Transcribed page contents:
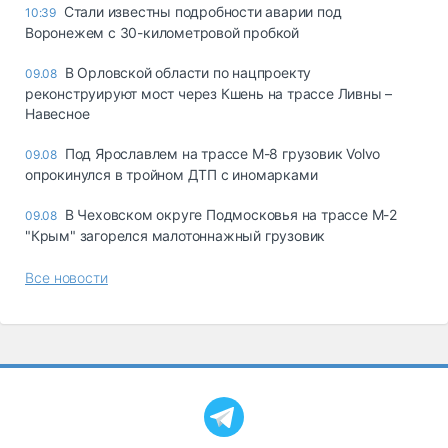
Стали известны подробности аварии под
10:39
Воронежем с 30-километровой пробкой
В Орловской области по нацпроекту
09.08
реконструируют мост через Кшень на трассе Ливны –
Навесное
Под Ярославлем на трассе М-8 грузовик Volvo
09.08
опрокинулся в тройном ДТП с иномарками
В Чеховском округе Подмосковья на трассе М-2
09.08
"Крым" загорелся малотоннажный грузовик
Все новости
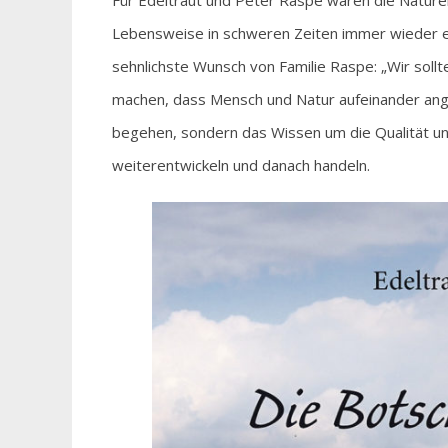
Für Edeltraut und Peter Raspe waren die Naturer
Lebensweise in schweren Zeiten immer wieder ei
sehnlichste Wunsch von Familie Raspe: „Wir sol
machen, dass Mensch und Natur aufeinander angew
begehen, sondern das Wissen um die Qualität un
weiterentwickeln und danach handeln.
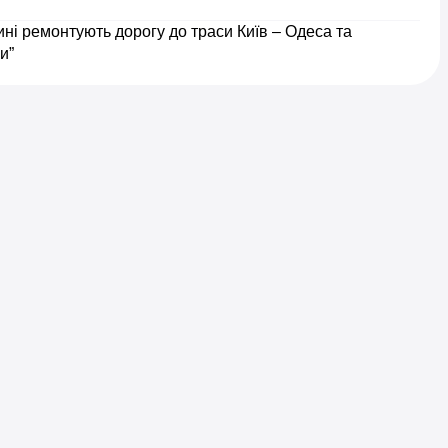
і ремонтують дорогу до траси Київ – Одеса та
и”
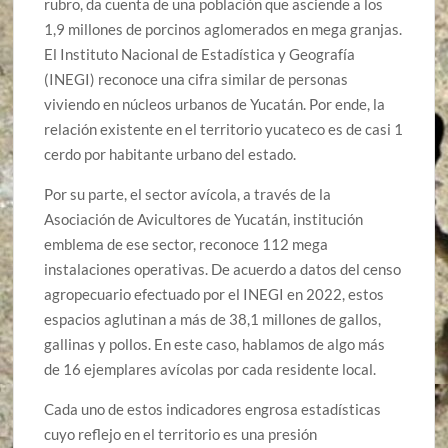
rubro, da cuenta de una población que asciende a los
1,9 millones de porcinos aglomerados en mega granjas.
El Instituto Nacional de Estadística y Geografía
(INEGI) reconoce una cifra similar de personas
viviendo en núcleos urbanos de Yucatán. Por ende, la
relación existente en el territorio yucateco es de casi 1
cerdo por habitante urbano del estado.
Por su parte, el sector avícola, a través de la
Asociación de Avicultores de Yucatán, institución
emblema de ese sector, reconoce 112 mega
instalaciones operativas. De acuerdo a datos del censo
agropecuario efectuado por el INEGI en 2022, estos
espacios aglutinan a más de 38,1 millones de gallos,
gallinas y pollos. En este caso, hablamos de algo más
de 16 ejemplares avícolas por cada residente local.
Cada uno de estos indicadores engrosa estadísticas
cuyo reflejo en el territorio es una presión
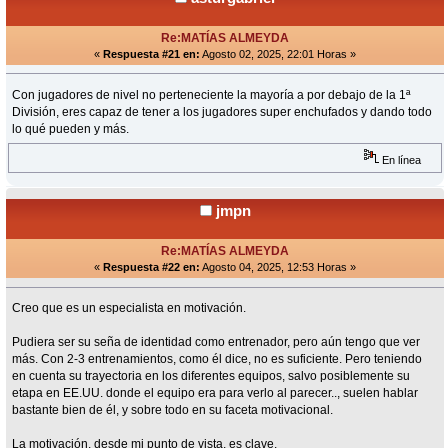
Re:MATÍAS ALMEYDA
«
Respuesta #21 en:
Agosto 02, 2025, 22:01 Horas »
Con jugadores de nivel no perteneciente la mayoría a por debajo de la 1ª
División, eres capaz de tener a los jugadores super enchufados y dando todo
lo qué pueden y más.
En línea
jmpn
Re:MATÍAS ALMEYDA
«
Respuesta #22 en:
Agosto 04, 2025, 12:53 Horas »
Creo que es un especialista en motivación.
Pudiera ser su seña de identidad como entrenador, pero aún tengo que ver
más. Con 2-3 entrenamientos, como él dice, no es suficiente. Pero teniendo
en cuenta su trayectoria en los diferentes equipos, salvo posiblemente su
etapa en EE.UU. donde el equipo era para verlo al parecer.., suelen hablar
bastante bien de él, y sobre todo en su faceta motivacional.
La motivación, desde mi punto de vista, es clave.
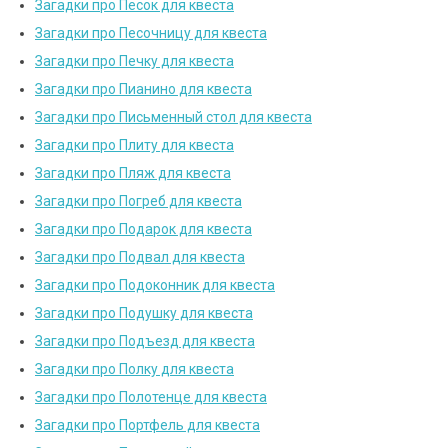
Загадки про Песок для квеста
Загадки про Песочницу для квеста
Загадки про Печку для квеста
Загадки про Пианино для квеста
Загадки про Письменный стол для квеста
Загадки про Плиту для квеста
Загадки про Пляж для квеста
Загадки про Погреб для квеста
Загадки про Подарок для квеста
Загадки про Подвал для квеста
Загадки про Подоконник для квеста
Загадки про Подушку для квеста
Загадки про Подъезд для квеста
Загадки про Полку для квеста
Загадки про Полотенце для квеста
Загадки про Портфель для квеста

### What is needed
Begin with the line that contains "Загадки про Подарок для квеста" and quote each line after it exactly, stopping after the last line of the data.

### Exercise output
Загадки про Подарок для квеста
Загадки про Подвал для квеста
Загадки про Подоконник для квеста
Загадки про Подушку для квеста
Загадки про Подъезд для квеста
Загадки про Полку для квеста
Загадки про Полотенце для квеста
Загадки про Портфель для квеста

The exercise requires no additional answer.